Source: ARC from the publisher via AWTW Tours
Published: April 17, 2012 (Houghton Mifflin Harcourt)
Series or stand-alone: The Vespertine (2)
Further info/purchase: Goodreads | Barnes & Noble | Amazon
Find the author online: Twitter | Website
Heartbroken over the tragic death of her fiancé, seventeen-year-old Zora Stewart leaves Baltimore for the frontier town of West Glory, Oklahoma, to help her young widowed aunt keep her homestead going.
There she discovers that she possesses the astonishing ability to sense water under the parched earth. When her aunt hires her out as a "springsweet” to advise other settlers where to dig their wells, Zora feels the burden of holding the key to something so essential to survival in this unforgiving land.
Even more, she finds herself longing for love the way the prairie thirsts for water. Maybe, in the wildness of the territories, Zora can finally move beyond simply surviving and start living.
It's no secret that Saundra Mitchell's Gothic novel, The Vespertine was one of my favorite novels of 2011. I'm a romantic at heart, and drawn to all kinds of anachronisms, and to me, The Vespertine was a book that, wonderfully, and amazingly, just didn't fit in, didn't quite belong amidst all the other young adult books I was reading, and that's a huge part of why I loved Saundra's book and her ethereal writing style quite so much. I've recommended The Vespertine to so many people and talked extensively about it here, so when I received a copy of The Springsweet for an ARC tour, I was thrilled and elated, and I also had high hopes for the sequel to The Vespertine, it being Zora Stewart's story. The Springsweet picks up right at a year after the events of The Vespertine, and it's not a lie to say that when I read the opening passages, I felt like I'd come home, back to Saundra's beautiful writing.

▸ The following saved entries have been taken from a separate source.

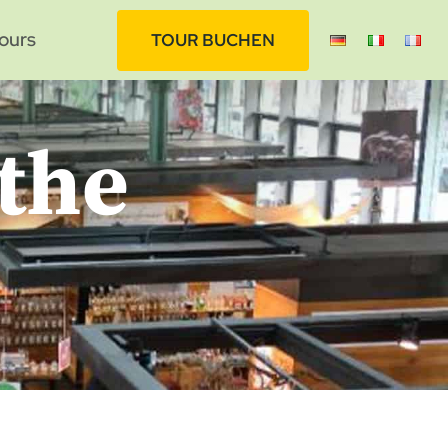
ours
TOUR BUCHEN
 the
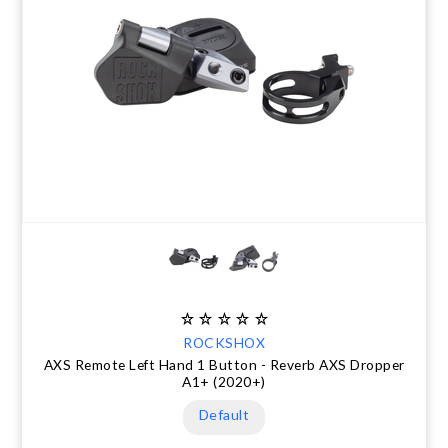
ROCKSHOX
AXS Remote Left Hand 1 Button - Reverb AXS Dropper
A1+ (2020+)
Default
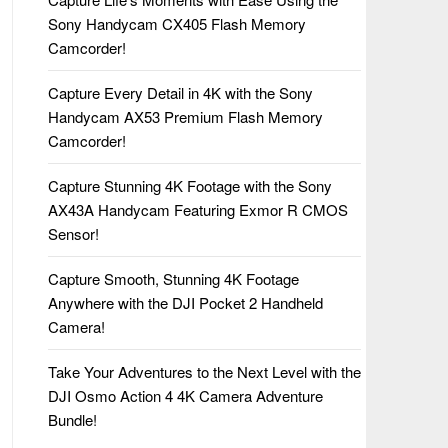
Sony Handycam CX405 Flash Memory
Camcorder!
Capture Every Detail in 4K with the Sony
Handycam AX53 Premium Flash Memory
Camcorder!
Capture Stunning 4K Footage with the Sony
AX43A Handycam Featuring Exmor R CMOS
Sensor!
Capture Smooth, Stunning 4K Footage
Anywhere with the DJI Pocket 2 Handheld
Camera!
Take Your Adventures to the Next Level with the
DJI Osmo Action 4 4K Camera Adventure
Bundle!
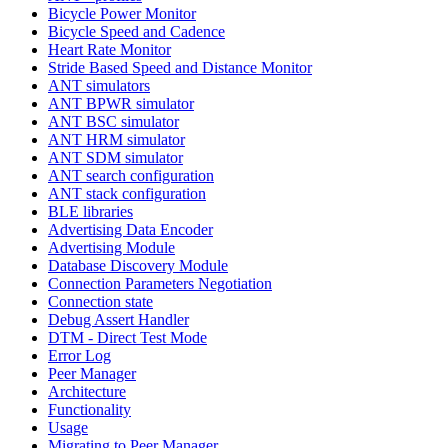
Bicycle Power Monitor
Bicycle Speed and Cadence
Heart Rate Monitor
Stride Based Speed and Distance Monitor
ANT simulators
ANT BPWR simulator
ANT BSC simulator
ANT HRM simulator
ANT SDM simulator
ANT search configuration
ANT stack configuration
BLE libraries
Advertising Data Encoder
Advertising Module
Database Discovery Module
Connection Parameters Negotiation
Connection state
Debug Assert Handler
DTM - Direct Test Mode
Error Log
Peer Manager
Architecture
Functionality
Usage
Migrating to Peer Manager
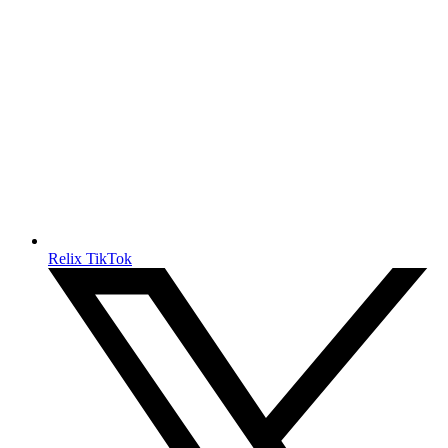
Relix TikTok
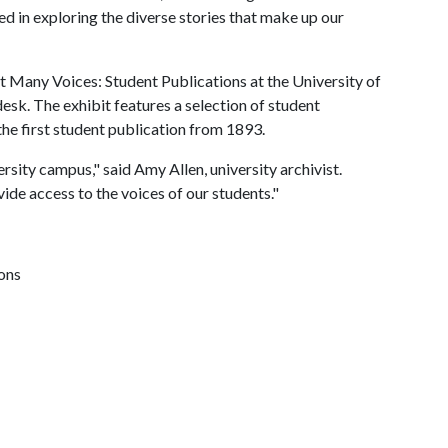
ted in exploring the diverse stories that make up our
t Many Voices: Student Publications at the University of
esk. The exhibit features a selection of student
the first student publication from 1893.
rsity campus," said Amy Allen, university archivist.
ide access to the voices of our students."
ions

That I went a little mad, I cannot deny. - Zora Stewart, page 1.
With a beginning like that, I KNEW I was going to love The Springsweet, and I did definitely adore this novel. As Zora flees Baltimore, and the reminder of the tragedies her family has suffered, she starts anew in the untamed West, and under Saundra Mitchell's pen, Oklahoma comes alive, a hot, dry, hard place that Zora nevertheless finds something elusive in: hope, and a rebirth of sorts when she discovers her ability to locate water underground, becoming a "springsweet." This touch of the paranormal was very well-done, and flowed nicely with the rest of the story. I immediately felt for Zora, who is Understandably broken and grieving, and fell for her all over again, for the spirit buried underneath her mourning. Zora was changed vastly from the first book, but she still impressed me throughout The Springsweet with her heart and her ferocity.
I also fell for secondary character Emerson Birch, and one of Zora's two would-be suitors. The second suitor, Theo de la Croix was a true gentleman, and although I found him to be very kind and sweet, it was Emerson I was drawn to: brave, unfettered Emerson. I could see why Zora gravitated toward him, as well. Saundra Mitchell certainly brought to life a man befitting the wild, feral Oklahoma, giving us just enough glimpses of Emerson, his abilities, and his heart to make him utterly irresistible. I looked forward to Zora's interactions with him, and only wish we'd seen more of them together!
The Springsweet left me a little breathless with the beautiful scope of the story playing out, and Saundra's ability to so easily draw me in to the story she's telling. Page after page, I was astounded at the grace spilling from the pages, and my ONLY complaint is that the story wasn't long enough! I wanted and needed more - more time with Zora, and with Emerson, and even with Birdie, who was a wonderfully developed character. I couldn't help it - I LOVED what I was reading and I quite desperately didn't want The Springsweet to end. However it DID end...and on an amazingly heart-pounding cliff-hanger that left me grasping at the pages, and already looking forward to the third and final book in this series, Aetherborne. I'm going to hate the wait, but I have EVERY bit of faith that it will be worth it!